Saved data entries
● ● ● ● ● ● ●
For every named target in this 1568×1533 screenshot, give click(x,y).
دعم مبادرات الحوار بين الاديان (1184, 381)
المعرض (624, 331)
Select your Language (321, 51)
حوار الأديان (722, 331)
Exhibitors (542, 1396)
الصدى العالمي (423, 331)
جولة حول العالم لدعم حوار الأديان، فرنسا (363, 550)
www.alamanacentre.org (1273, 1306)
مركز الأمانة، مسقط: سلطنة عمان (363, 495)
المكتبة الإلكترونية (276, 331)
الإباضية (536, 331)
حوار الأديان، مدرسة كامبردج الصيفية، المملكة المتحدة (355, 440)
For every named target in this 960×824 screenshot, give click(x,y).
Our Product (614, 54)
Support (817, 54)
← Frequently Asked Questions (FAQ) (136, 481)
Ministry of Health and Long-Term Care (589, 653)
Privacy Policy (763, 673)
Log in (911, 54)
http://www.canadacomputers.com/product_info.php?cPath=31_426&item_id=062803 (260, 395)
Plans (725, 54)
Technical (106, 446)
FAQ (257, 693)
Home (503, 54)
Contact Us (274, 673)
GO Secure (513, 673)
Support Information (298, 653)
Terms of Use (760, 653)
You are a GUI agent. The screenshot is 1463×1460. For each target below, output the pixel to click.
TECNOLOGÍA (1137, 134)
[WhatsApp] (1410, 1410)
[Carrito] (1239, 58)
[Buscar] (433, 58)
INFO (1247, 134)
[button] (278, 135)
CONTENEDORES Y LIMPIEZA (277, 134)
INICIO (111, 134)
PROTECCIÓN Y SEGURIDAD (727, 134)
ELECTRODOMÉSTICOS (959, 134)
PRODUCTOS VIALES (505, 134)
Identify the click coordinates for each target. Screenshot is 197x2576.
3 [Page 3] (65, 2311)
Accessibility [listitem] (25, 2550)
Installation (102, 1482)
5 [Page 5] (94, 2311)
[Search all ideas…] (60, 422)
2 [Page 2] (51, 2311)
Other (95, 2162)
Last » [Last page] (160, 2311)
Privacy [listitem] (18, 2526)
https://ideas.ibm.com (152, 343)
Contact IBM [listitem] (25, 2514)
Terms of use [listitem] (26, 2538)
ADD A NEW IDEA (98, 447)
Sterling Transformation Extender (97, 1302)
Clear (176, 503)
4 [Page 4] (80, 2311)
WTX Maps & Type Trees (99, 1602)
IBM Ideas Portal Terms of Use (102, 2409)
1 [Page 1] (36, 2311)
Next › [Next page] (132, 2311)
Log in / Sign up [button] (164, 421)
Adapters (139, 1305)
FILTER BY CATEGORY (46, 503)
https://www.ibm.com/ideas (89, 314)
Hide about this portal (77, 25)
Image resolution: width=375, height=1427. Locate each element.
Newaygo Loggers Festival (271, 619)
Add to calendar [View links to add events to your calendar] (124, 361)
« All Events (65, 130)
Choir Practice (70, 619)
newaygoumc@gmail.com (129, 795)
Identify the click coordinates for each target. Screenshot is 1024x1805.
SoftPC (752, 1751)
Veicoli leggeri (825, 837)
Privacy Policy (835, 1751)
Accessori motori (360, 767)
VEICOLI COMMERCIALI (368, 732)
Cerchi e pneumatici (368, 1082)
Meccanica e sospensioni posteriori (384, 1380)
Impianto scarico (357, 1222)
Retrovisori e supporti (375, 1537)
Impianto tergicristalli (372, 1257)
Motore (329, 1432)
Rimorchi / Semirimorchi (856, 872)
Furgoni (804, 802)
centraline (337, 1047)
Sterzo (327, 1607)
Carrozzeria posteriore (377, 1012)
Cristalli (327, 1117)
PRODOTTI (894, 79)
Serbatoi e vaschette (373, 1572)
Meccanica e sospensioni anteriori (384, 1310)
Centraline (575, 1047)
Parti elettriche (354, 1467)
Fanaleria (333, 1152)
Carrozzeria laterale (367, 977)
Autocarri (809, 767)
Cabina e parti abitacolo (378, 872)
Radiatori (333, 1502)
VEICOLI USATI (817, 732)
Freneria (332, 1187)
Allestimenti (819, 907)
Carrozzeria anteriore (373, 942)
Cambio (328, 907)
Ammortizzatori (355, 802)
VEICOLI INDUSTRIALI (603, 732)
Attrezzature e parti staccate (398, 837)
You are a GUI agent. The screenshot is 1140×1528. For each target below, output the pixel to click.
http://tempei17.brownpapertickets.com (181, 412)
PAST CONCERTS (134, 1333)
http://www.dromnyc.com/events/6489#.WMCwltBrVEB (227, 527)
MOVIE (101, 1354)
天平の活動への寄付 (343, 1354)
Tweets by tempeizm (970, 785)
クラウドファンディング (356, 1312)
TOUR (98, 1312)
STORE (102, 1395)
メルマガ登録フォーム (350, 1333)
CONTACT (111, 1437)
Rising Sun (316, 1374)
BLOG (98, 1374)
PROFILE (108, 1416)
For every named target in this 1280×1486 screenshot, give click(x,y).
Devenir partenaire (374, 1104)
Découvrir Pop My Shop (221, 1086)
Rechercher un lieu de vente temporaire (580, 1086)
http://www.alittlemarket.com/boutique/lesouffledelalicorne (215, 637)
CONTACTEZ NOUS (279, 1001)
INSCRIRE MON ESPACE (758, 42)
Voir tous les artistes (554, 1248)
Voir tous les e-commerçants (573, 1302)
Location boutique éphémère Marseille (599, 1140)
● ● ● ● ● ● ●
*Activity*.
Beginning at the line above that contains "Contact Us (274, 673)", return each line exactly through the line that contains "[WhatsApp] (1410, 1410)", and no others.

*Your response*.
Contact Us (274, 673)
GO Secure (513, 673)
Support Information (298, 653)
Terms of Use (760, 653)
You are a GUI agent. The screenshot is 1463×1460. For each target below, output the pixel to click.
TECNOLOGÍA (1137, 134)
[WhatsApp] (1410, 1410)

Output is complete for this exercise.